-------- Material provided --------

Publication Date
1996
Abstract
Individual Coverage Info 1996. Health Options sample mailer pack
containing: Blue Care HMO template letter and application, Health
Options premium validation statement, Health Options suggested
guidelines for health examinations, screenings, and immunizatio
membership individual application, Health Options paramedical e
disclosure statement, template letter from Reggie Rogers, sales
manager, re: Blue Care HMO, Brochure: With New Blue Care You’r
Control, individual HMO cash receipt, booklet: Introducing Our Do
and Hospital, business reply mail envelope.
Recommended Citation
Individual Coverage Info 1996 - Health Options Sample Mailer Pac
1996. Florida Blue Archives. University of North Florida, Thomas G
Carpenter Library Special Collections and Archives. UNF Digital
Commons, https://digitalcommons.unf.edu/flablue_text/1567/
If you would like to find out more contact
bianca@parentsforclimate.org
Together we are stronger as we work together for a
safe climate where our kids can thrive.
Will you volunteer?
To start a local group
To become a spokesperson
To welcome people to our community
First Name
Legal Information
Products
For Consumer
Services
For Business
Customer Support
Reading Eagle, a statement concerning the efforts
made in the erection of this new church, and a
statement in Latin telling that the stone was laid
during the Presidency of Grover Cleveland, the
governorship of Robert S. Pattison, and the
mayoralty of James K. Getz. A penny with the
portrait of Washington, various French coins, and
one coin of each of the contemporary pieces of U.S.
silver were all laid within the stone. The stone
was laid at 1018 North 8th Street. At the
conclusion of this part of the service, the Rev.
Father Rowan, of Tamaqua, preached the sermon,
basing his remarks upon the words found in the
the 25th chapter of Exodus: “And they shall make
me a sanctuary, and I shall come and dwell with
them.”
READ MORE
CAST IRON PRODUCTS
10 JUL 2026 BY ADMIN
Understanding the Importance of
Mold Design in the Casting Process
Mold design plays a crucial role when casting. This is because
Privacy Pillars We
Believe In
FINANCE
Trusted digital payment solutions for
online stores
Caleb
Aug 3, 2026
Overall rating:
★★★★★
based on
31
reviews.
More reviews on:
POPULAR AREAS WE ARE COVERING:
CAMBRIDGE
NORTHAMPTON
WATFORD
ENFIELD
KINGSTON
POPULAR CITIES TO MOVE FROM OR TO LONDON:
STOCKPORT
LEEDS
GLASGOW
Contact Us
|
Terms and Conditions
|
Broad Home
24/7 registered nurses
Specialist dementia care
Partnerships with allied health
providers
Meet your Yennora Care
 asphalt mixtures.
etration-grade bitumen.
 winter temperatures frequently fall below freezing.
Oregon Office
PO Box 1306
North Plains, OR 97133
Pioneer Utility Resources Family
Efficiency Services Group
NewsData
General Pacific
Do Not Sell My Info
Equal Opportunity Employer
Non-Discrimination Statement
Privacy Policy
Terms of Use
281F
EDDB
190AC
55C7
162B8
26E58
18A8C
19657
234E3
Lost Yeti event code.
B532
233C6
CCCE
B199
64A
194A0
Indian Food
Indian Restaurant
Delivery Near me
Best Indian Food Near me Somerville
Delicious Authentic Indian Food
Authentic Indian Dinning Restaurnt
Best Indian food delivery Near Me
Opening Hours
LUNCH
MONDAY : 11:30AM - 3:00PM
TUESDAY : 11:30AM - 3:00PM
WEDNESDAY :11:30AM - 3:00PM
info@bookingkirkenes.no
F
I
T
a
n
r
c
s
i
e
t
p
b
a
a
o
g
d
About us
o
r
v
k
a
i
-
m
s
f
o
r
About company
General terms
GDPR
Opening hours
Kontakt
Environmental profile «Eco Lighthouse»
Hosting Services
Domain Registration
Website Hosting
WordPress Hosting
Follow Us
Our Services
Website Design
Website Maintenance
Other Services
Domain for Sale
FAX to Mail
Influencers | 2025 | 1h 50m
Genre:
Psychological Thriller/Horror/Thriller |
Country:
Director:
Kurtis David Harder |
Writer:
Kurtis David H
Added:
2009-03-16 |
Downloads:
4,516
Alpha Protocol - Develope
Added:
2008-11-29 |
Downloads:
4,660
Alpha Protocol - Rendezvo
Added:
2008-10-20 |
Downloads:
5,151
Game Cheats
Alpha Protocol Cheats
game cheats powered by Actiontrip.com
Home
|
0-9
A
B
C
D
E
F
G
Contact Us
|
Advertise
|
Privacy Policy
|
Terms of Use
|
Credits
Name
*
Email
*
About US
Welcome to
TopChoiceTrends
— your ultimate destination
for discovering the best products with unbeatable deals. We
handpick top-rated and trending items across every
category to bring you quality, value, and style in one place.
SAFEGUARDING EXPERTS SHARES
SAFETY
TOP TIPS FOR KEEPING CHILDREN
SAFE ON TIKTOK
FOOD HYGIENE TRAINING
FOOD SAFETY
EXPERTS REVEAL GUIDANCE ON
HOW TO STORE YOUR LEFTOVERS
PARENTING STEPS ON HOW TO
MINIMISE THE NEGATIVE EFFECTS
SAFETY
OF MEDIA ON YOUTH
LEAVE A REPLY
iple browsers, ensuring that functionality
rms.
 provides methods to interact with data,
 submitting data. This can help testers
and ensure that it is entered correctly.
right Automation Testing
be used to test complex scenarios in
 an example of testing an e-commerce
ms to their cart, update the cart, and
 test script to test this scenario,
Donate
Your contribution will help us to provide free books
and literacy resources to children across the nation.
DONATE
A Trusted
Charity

--------

Exercise aim -> Only the lines from the one containing "HOW TO STORE YOUR LEFTOVERS" through the end of the entries above should be written out, exactly and in full.

Answer for this exercise ->
HOW TO STORE YOUR LEFTOVERS
PARENTING STEPS ON HOW TO
MINIMISE THE NEGATIVE EFFECTS
SAFETY
OF MEDIA ON YOUTH
LEAVE A REPLY
iple browsers, ensuring that functionality
rms.
 provides methods to interact with data,
 submitting data. This can help testers
and ensure that it is entered correctly.
right Automation Testing
be used to test complex scenarios in
 an example of testing an e-commerce
ms to their cart, update the cart, and
 test script to test this scenario,
Donate
Your contribution will help us to provide free books
and literacy resources to children across the nation.
DONATE
A Trusted
Charity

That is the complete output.